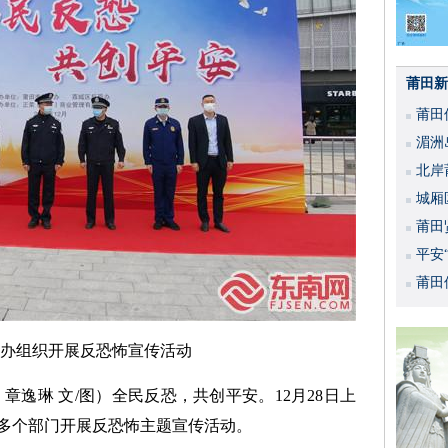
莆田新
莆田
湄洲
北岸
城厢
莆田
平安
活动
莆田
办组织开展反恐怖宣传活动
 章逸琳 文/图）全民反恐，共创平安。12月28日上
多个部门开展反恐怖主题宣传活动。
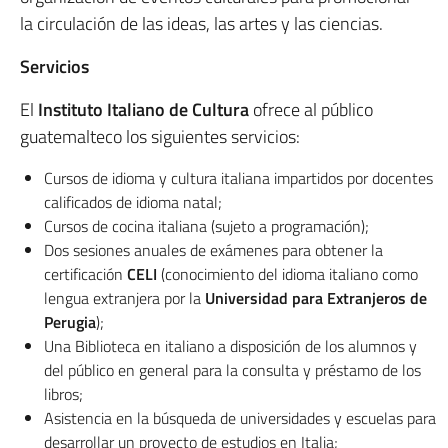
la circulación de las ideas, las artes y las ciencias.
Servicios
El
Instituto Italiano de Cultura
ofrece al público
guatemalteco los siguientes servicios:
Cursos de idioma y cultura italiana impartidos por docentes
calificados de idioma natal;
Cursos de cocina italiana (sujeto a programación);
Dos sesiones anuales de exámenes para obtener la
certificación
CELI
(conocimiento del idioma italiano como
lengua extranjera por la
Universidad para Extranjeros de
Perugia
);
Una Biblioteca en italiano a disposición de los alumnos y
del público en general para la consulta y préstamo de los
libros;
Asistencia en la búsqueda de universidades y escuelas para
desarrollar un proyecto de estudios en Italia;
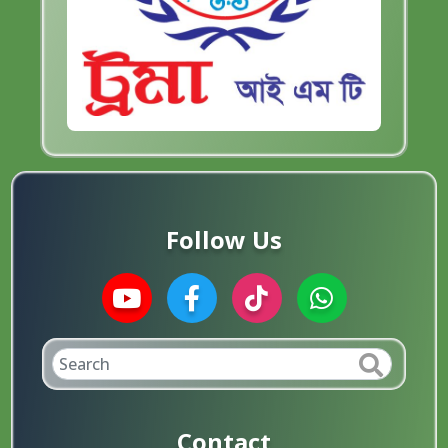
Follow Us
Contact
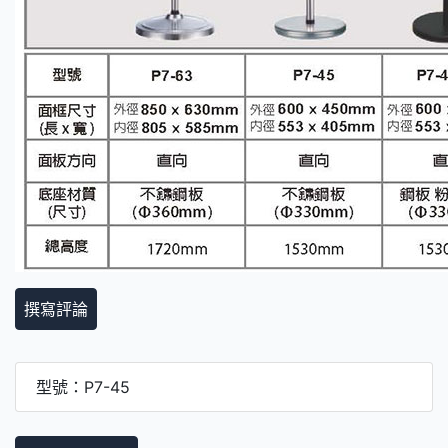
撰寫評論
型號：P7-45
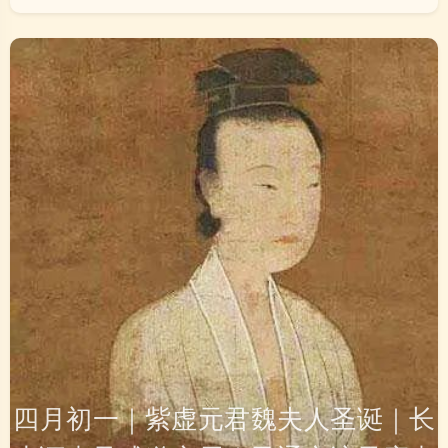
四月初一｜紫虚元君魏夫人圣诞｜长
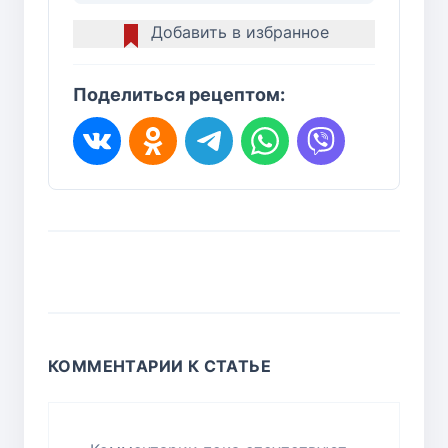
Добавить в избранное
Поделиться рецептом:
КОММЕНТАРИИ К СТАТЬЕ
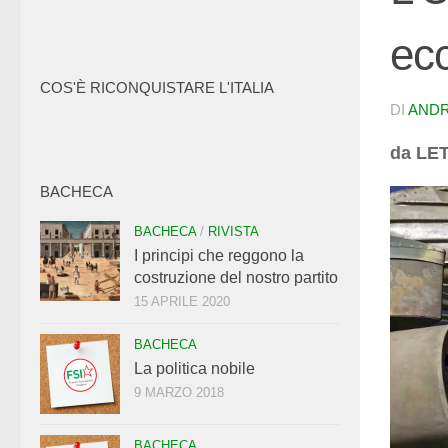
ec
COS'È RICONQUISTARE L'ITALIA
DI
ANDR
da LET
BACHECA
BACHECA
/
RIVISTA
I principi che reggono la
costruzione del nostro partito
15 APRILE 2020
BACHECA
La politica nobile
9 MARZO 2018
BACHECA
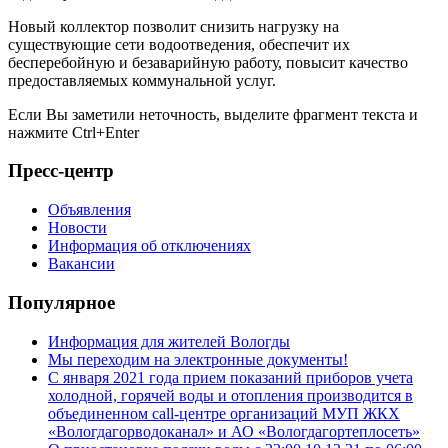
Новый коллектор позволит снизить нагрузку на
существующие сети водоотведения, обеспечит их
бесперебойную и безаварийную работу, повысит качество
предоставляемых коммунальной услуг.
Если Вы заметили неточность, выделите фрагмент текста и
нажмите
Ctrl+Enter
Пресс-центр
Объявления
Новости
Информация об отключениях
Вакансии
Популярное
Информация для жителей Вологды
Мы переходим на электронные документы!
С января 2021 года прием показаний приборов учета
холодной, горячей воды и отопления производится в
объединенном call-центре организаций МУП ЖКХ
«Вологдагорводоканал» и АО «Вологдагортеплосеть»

* * *

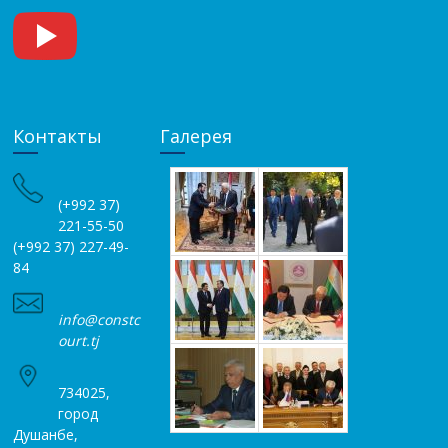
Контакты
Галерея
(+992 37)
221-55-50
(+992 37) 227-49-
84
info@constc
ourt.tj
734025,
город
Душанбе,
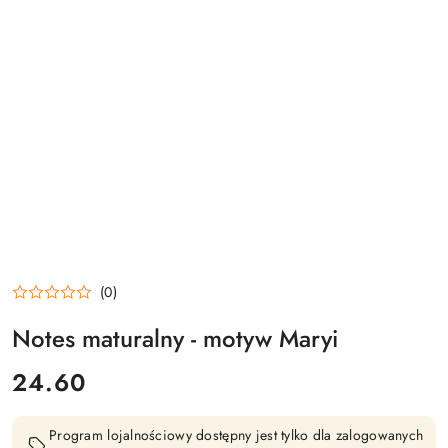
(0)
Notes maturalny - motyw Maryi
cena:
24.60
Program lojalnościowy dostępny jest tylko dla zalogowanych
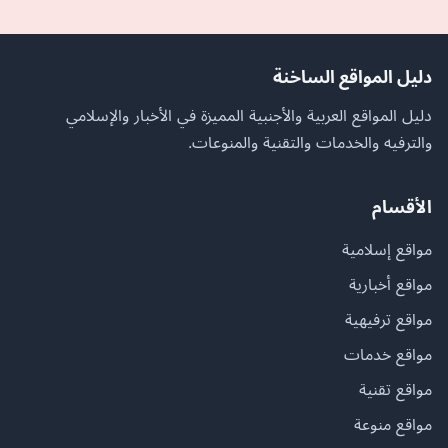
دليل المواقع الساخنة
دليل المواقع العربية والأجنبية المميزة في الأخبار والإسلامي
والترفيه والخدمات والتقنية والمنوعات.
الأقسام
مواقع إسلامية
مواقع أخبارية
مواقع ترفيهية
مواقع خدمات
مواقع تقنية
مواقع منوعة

## What the task requires
Take the material above from the line containing "del público en" up to and including the line containing "существующие сети водоотведения, обеспечит их" and retype it exactly, without any pictures.

## Exercise result
del público en general para la consulta y préstamo de los
libros;
Asistencia en la búsqueda de universidades y escuelas para
desarrollar un proyecto de estudios en Italia;
Follow Us
Contact
撰寫評論
型號：P7-45
四月初一｜紫虚元君魏夫人圣诞｜长
Добавить в избранное
Поделиться рецептом:
КОММЕНТАРИИ К СТАТЬЕ
ec
COS'È RICONQUISTARE L'ITALIA
DI
ANDR
da LET
BACHECA
BACHECA
/
RIVISTA
I principi che reggono la
costruzione del nostro partito
15 APRILE 2020
BACHECA
La politica nobile
9 MARZO 2018
BACHECA
Новый коллектор позволит снизить нагрузку на
существующие сети водоотведения, обеспечит их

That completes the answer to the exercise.